Parser combinators are a functional approach to parsing where complex parsers are built by combining simpler ones. They’re a powerful application of monads in Haskell (Monads Basics, Common Monads, Monad Laws).
What are Parser Combinators?
A parser is a function that takes some input (typically a string) and produces a structured result. Parser combinators are higher-order functions (Higher-Order Functions) that take parsers as input and return new parsers.

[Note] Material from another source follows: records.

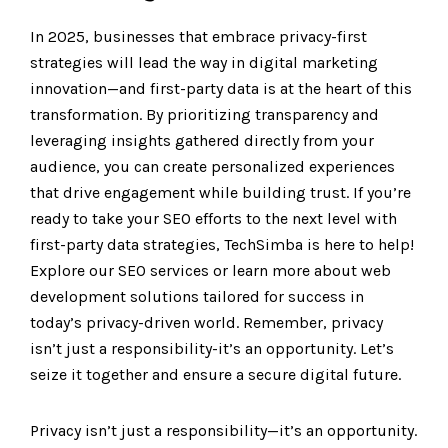
In 2025, businesses that embrace privacy-first
strategies will lead the way in digital marketing
innovation—and first-party data is at the heart of this
transformation. By prioritizing transparency and
leveraging insights gathered directly from your
audience, you can create personalized experiences
that drive engagement while building trust. If you’re
ready to take your SEO efforts to the next level with
first-party data strategies, TechSimba is here to help!
Explore our SEO services or learn more about web
development solutions tailored for success in
today’s privacy-driven world. Remember, privacy
isn’t just a responsibility-it’s an opportunity. Let’s
seize it together and ensure a secure digital future.
Privacy isn’t just a responsibility—it’s an opportunity.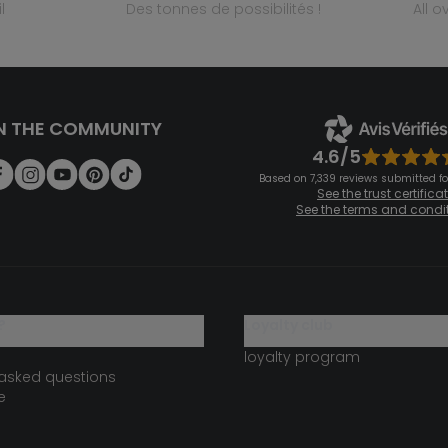
l
des tonnes de possibilités !
all 
N THE COMMUNITY
4.6/5
Based on 7,339 reviews submitted for
See the trust certifica
See the terms and condi
?
loyalty club
loyalty program
 asked questions
e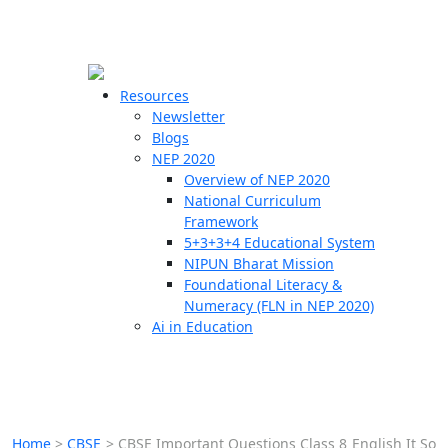
☰
🗙
Resources
Newsletter
Blogs
Schools
NEP 2020
Overview of NEP 2020
Teachers
National Curriculum
Students
Framework
5+3+3+4 Educational System
NIPUN Bharat Mission
Resources
Foundational Literacy &
Numeracy (FLN in NEP 2020)
Ai in Education
Home
>
CBSE
>
CBSE Important Questions Class 8 English It So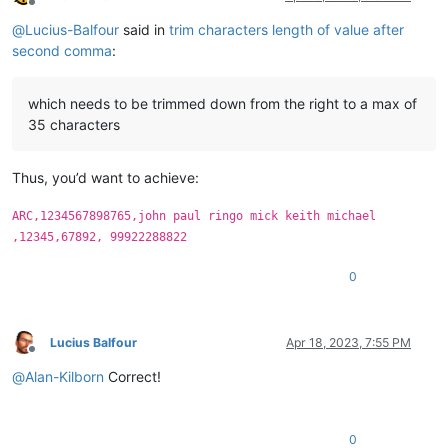
Offline
@
Lucius-Balfour
said in
trim characters length of value after
second comma
:
which needs to be trimmed down from the right to a max of
35 characters
Thus, you’d want to achieve:
ARC,1234567898765,john paul ringo mick keith michael
,12345,67892, 99922288822
0
Lucius Balfour
Apr 18, 2023, 7:55 PM
Offline
@
Alan-Kilborn
Correct!
0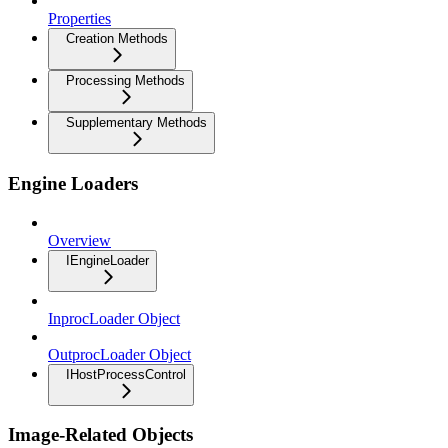
Properties
Creation Methods
Processing Methods
Supplementary Methods
Engine Loaders
Overview
IEngineLoader
InprocLoader Object
OutprocLoader Object
IHostProcessControl
Image-Related Objects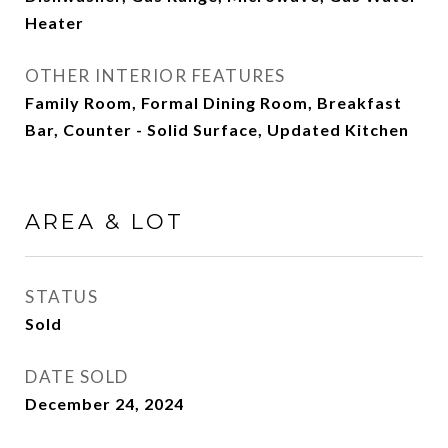
Heater
OTHER INTERIOR FEATURES
Family Room, Formal Dining Room, Breakfast
Bar, Counter - Solid Surface, Updated Kitchen
AREA & LOT
STATUS
Sold
DATE SOLD
December 24, 2024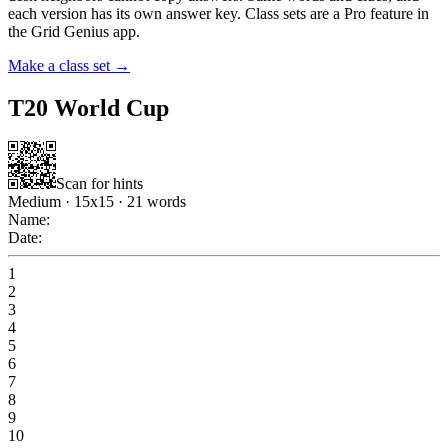
each version has its own answer key. Class sets are a Pro feature in
the Grid Genius app.
Make a class set →
T20 World Cup
Scan for hints
Medium
·
15
x
15
·
21
words
Name:
Date:
1
2
3
4
5
6
7
8
9
10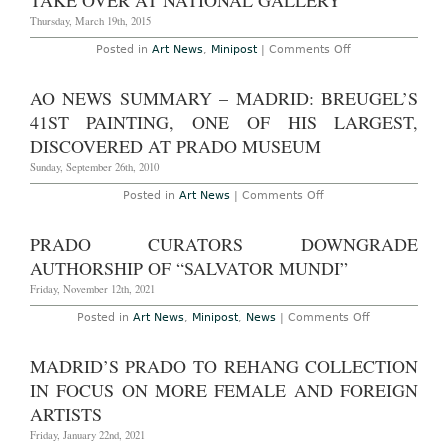
TAKE OVER AT NATIONAL GALLERY
New
York’s
Thursday, March 19th, 2015
Hispanic
Society
on
Posted in
Art News
,
Minipost
|
Comments Off
of
Prado
America
Museum
Deputy
AO NEWS SUMMARY – MADRID: BREUGEL’S
Director
to
41ST PAINTING, ONE OF HIS LARGEST,
Take
Over
DISCOVERED AT PRADO MUSEUM
at
National
Sunday, September 26th, 2010
Gallery
on
Posted in
Art News
|
Comments Off
AO
News
Summary
PRADO CURATORS DOWNGRADE
–
Madrid:
AUTHORSHIP OF “SALVATOR MUNDI”
Breugel’s
41st
Friday, November 12th, 2021
painting,
one
on
Posted in
Art News
,
Minipost
,
News
|
Comments Off
of
Prado
his
Curators
largest,
Downgrade
MADRID’S PRADO TO REHANG COLLECTION
discovered
Authorship
at
of
IN FOCUS ON MORE FEMALE AND FOREIGN
Prado
“Salvator
Museum
Mundi”
ARTISTS
Friday, January 22nd, 2021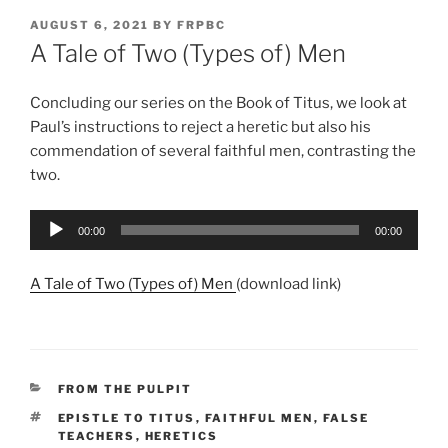
POSTED
AUGUST 6, 2021
BY
FRPBC
ON
A Tale of Two (Types of) Men
Concluding our series on the Book of Titus, we look at
Paul’s instructions to reject a heretic but also his
commendation of several faithful men, contrasting the
two.
Audio
00:00
00:00
Player
A Tale of Two (Types of) Men
(download link)
CATEGORIES
FROM THE PULPIT
TAGS
EPISTLE TO TITUS
,
FAITHFUL MEN
,
FALSE
TEACHERS
,
HERETICS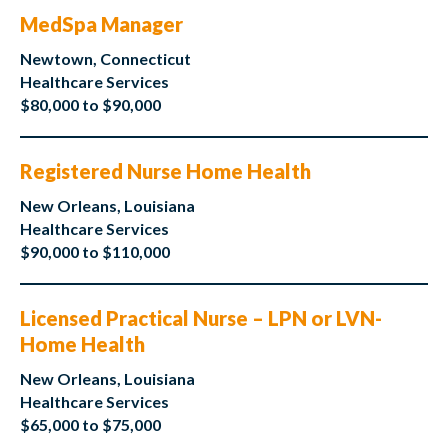
MedSpa Manager
Newtown, Connecticut
Healthcare Services
$80,000 to $90,000
Registered Nurse Home Health
New Orleans, Louisiana
Healthcare Services
$90,000 to $110,000
Licensed Practical Nurse – LPN or LVN-
Home Health
New Orleans, Louisiana
Healthcare Services
$65,000 to $75,000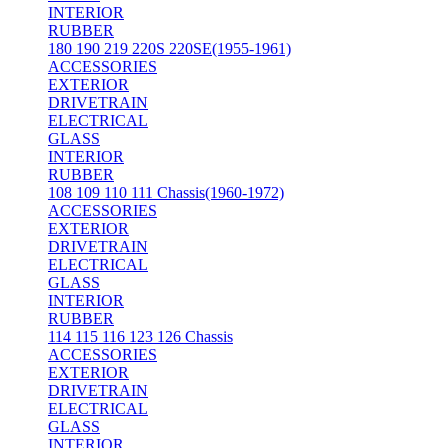
INTERIOR
RUBBER
180 190 219 220S 220SE(1955-1961)
ACCESSORIES
EXTERIOR
DRIVETRAIN
ELECTRICAL
GLASS
INTERIOR
RUBBER
108 109 110 111 Chassis(1960-1972)
ACCESSORIES
EXTERIOR
DRIVETRAIN
ELECTRICAL
GLASS
INTERIOR
RUBBER
114 115 116 123 126 Chassis
ACCESSORIES
EXTERIOR
DRIVETRAIN
ELECTRICAL
GLASS
INTERIOR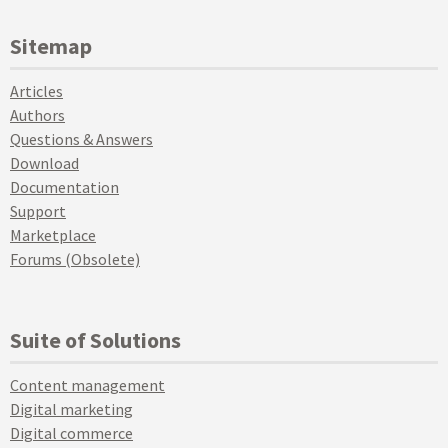
Sitemap
Articles
Authors
Questions & Answers
Download
Documentation
Support
Marketplace
Forums (Obsolete)
Suite of Solutions
Content management
Digital marketing
Digital commerce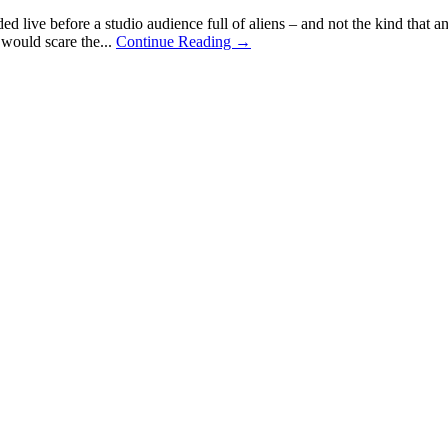
d live before a studio audience full of aliens – and not the kind tha
 would scare the...
Continue Reading →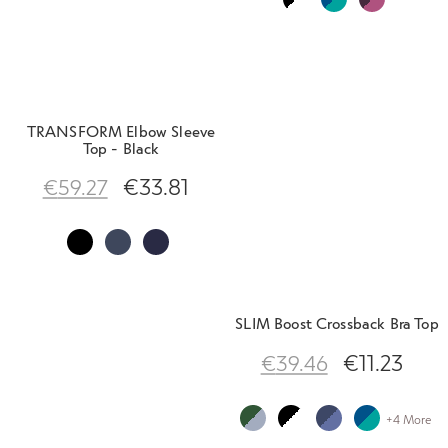
TRANSFORM Elbow Sleeve
Top - Black
€
33.81
€
59.27
SLIM Boost Crossback Bra Top
€
11.23
€
39.46
+4 More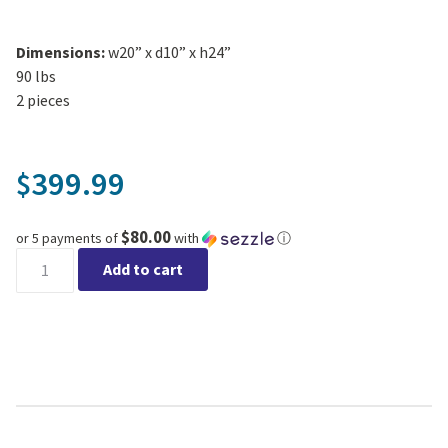
Dimensions:
w20” x d10” x h24”
90 lbs
2 pieces
399.99
$
$80.00
or 5 payments of
with
ⓘ
Celestial Gazer - Western Slate quantity
Add to cart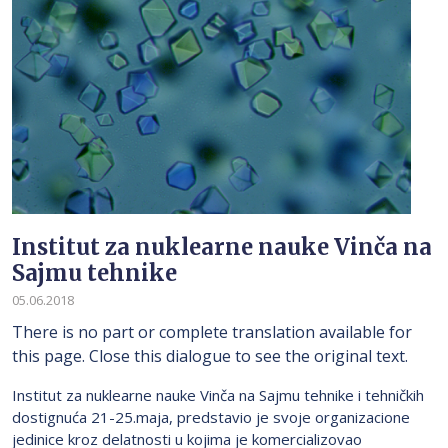
Institut za nuklearne nauke Vinča na
Sajmu tehnike
05.06.2018
There is no part or complete translation available for
this page. Close this dialogue to see the original text.
Institut za nuklearne nauke Vinča na Sajmu tehnike i tehničkih
dostignuća 21-25.maja, predstavio je svoje organizacione
jedinice kroz delatnosti u kojima je komercializovao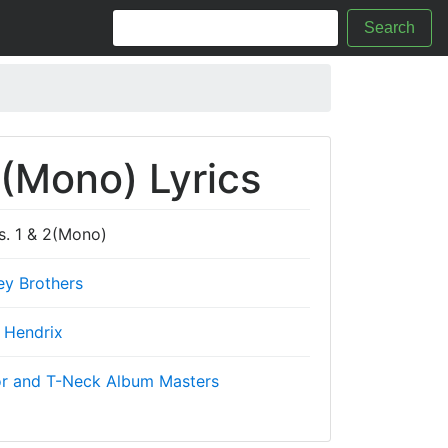
Search
 2(Mono) Lyrics
ts. 1 & 2(Mono)
ey Brothers
 Hendrix
r and T-Neck Album Masters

The key insight is that we can:
- Create primitive parsers for basic elements
- Combine them to create more complex parsers
- Use the monadic structure to sequence parsing operations (Monads Basics)
The Parsec Library
Parsec is the most common parser combinator library in Haskell. Let’s look at its core concepts.
Installation
cabal install --lib parsecBasic Types
In Parsec, the primary type is:
type Parser a = Parsec String () awhich means a parser that consumes a String input, uses () as a custom state, and produces a value of type a.
Simple Parsers
Parsec provides many primitive parsers:
import Text.Parsec
import Text.Parsec.String (Parser)
-- Parse a single character
charParser :: Parser Char
charParser = char 'c'
-- Parse any digit
digitParser :: Parser Char
digitParser = digit
-- Parse a specific string
helloParser :: Parser String
helloParser = string "hello"Running Parsers
To run a parser on an input string:
parse :: Parsec s u a -> SourceName -> s -> Either ParseError aExamples:
parse charParser "input" "cat" -- Right 'c'
parse charParser "input" "dog" -- Left "unexpected 'd'"
parseTest :: Show a => Parsec s u a -> s -> IO ()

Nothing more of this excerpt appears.